On Wed, Aug 19, 2009 at 9:40 AM, Phoenix Kiula<> wrote:
> On Wed, Aug 19, 2009 at 11:37 PM, Andy Colson<> wrote:
>
>>
>> Phoenix:  run top again, and hit the '1' key.  It'll show you stats for
>> each
>> cpu.  Is one pegged and the others idle?
>
> top - 10:38:53 up 29 days, 5 min,  1 user,  load average: 64.99, 65.17,
> 65.06
> Tasks: 568 total,   1 running, 537 sleeping,   6 stopped,  24 zombie
> Cpu0  : 17.7% us,  7.7% sy,  0.0% ni, 74.0% id,  0.7% wa,  0.0% hi,  0.0% si
> Cpu1  :  6.3% us,  5.6% sy,  0.0% ni, 84.4% id,  3.6% wa,  0.0% hi,  0.0% si
> Cpu2  :  5.6% us,  5.9% sy,  0.0% ni, 86.8% id,  1.7% wa,  0.0% hi,  0.0% si
> Cpu3  :  5.6% us,  4.0% sy,  0.0% ni, 74.2% id, 16.2% wa,  0.0% hi,  0.0% si
> Mem:   8310256k total,  8277416k used,    32840k free,    61944k buffers
> Swap:  2096440k total,    16128k used,  2080312k free,  7664224k cached
>

OK, nothing looks odd except, as pointed out, the stopped, zombie and
high load.  The actual amount of stuff running is minimal.

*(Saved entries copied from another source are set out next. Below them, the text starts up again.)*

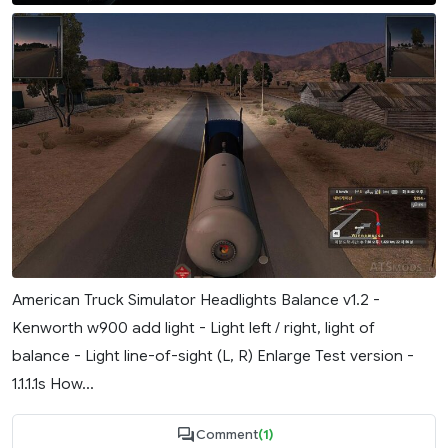
American Truck Simulator Headlights Balance v1.2 -
Kenworth w900 add light - Light left / right, light of
balance - Light line-of-sight (L, R) Enlarge Test version -
1.1.1.1s How...
Comment
(1)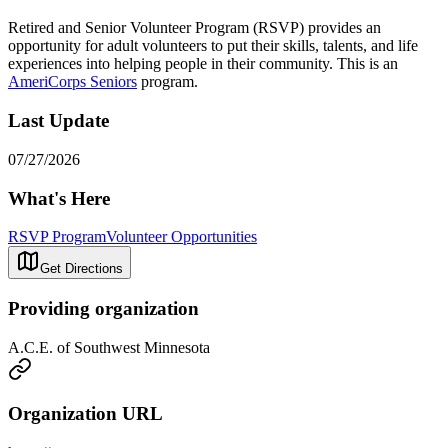
Retired and Senior Volunteer Program (RSVP) provides an
opportunity for adult volunteers to put their skills, talents, and life
experiences into helping people in their community. This is an
AmeriCorps Seniors
program.
Last Update
07/27/2026
What's Here
RSVP Program
Volunteer Opportunities
Get Directions
Providing organization
A.C.E. of Southwest Minnesota
Organization URL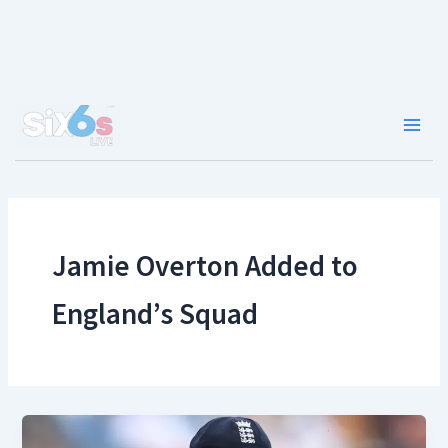
Skip
to
content
Main
Men
Jamie Overton Added to
England’s Squad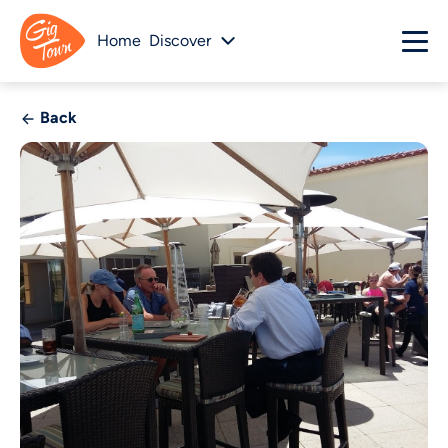
Home
Discover
Back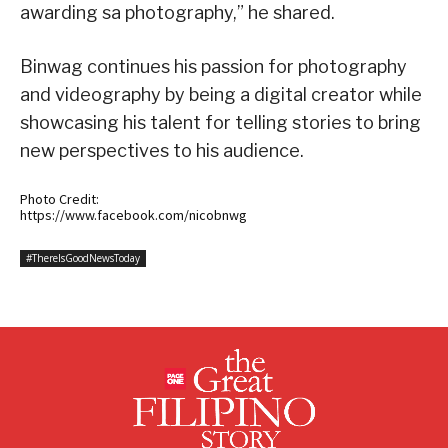
awarding sa photography,” he shared.
Binwag continues his passion for photography
and videography by being a digital creator while
showcasing his talent for telling stories to bring
new perspectives to his audience.
Photo Credit:
https://www.facebook.com/nicobnwg
#ThereIsGoodNewsToday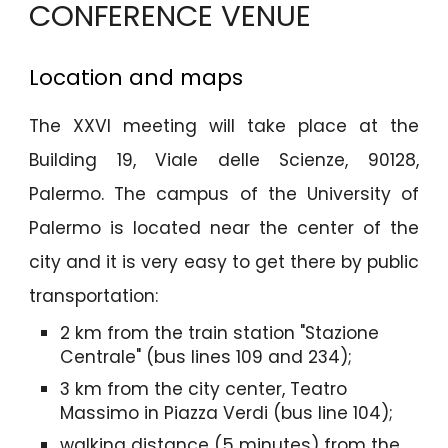
CONFERENCE VENUE
Location and maps
The XXVI meeting will take place at the
Building 19, Viale delle Scienze, 90128,
Palermo. The campus of the University of
Palermo is located near the center of the
city and it is very easy to get there by public
transportation:
2 km from the train station "Stazione
Centrale" (bus lines 109 and 234);
3 km from the city center, Teatro
Massimo in Piazza Verdi (bus line 104);
walking distance (5 minutes) from the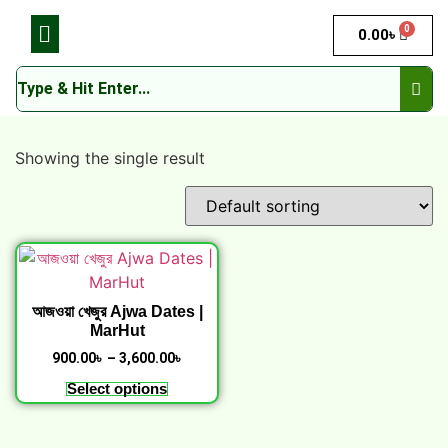
0
0.00
৳
Showing the single result
আজওয়া খেজুর Ajwa Dates |
MarHut
900.00
৳
–
3,600.00
৳
Select options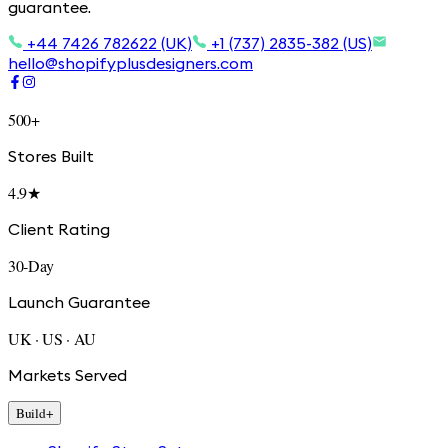
guarantee.
+44 7426 782622 (UK)
+1 (737) 2835-382 (US)
hello@shopifyplusdesigners.com
500+
Stores Built
4.9★
Client Rating
30-Day
Launch Guarantee
UK · US · AU
Markets Served
Build
+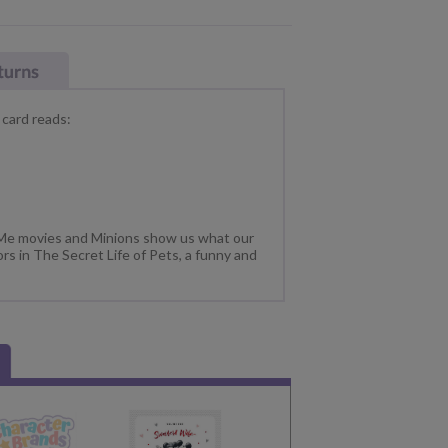
 card reads:
 Me movies and Minions show us what our
rs in The Secret Life of Pets, a funny and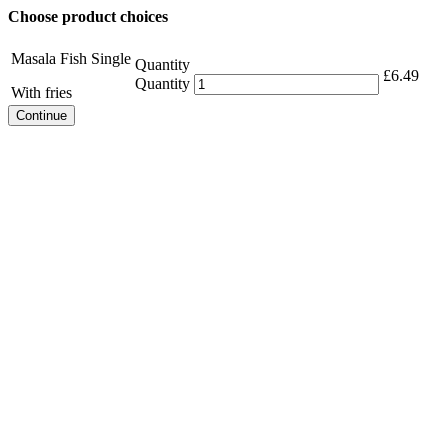
Choose product choices
Masala Fish Single
Quantity
£
6.49
Quantity
With fries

I'm wondering if you've got something causing apache children to crash
and go zombie.  What parts of this setup are compiled by hand?  Are
you sure that you don't have something like apache compiled against
one version of zlib and php-mysql against another?  Not that exact
problem, but it's one of many ways to make a crash prone apache.

От:
Ivan Voras
Дата:

Scott Marlowe wrote:
> On Wed, Aug 19, 2009 at 9:40 AM, Phoenix Kiula<> wrote:
>> On Wed, Aug 19, 2009 at 11:37 PM, Andy Colson<> wrote:
>>
>>> Phoenix:  run top again, and hit the '1' key.  It'll show you stats for
>>> each
>>> cpu.  Is one pegged and the others idle?
>> top - 10:38:53 up 29 days, 5 min,  1 user,  load average: 64.99, 65.17,
>> 65.06
>> Tasks: 568 total,   1 running, 537 sleeping,   6 stopped,  24 zombie
>> Cpu0  : 17.7% us,  7.7% sy,  0.0% ni, 74.0% id,  0.7% wa,  0.0% hi,  0.0% si
>> Cpu1  :  6.3% us,  5.6% sy,  0.0% ni, 84.4% id,  3.6% wa,  0.0% hi,  0.0% si
>> Cpu2  :  5.6% us,  5.9% sy,  0.0% ni, 86.8% id,  1.7% wa,  0.0% hi,  0.0% si
>> Cpu3  :  5.6% us,  4.0% sy,  0.0% ni, 74.2% id, 16.2% wa,  0.0% hi,  0.0% si
>> Mem:   8310256k total,  8277416k used,    32840k free,    61944k buffers
>> Swap:  2096440k total,    16128k used,  2080312k free,  7664224k cached
>>
>
> OK, nothing looks odd except, as pointed out, the stopped, zombie and
> high load.  The actual amount of stuff running is minimal.
>
> I'm wondering if you've got something causing apache children to crash
> and go zombie.  What parts of this setup are compiled by hand?  Are

Good point. Does Linux have "last PID" field in top? If so, you could
monitor it to find if it it's rapidly changing.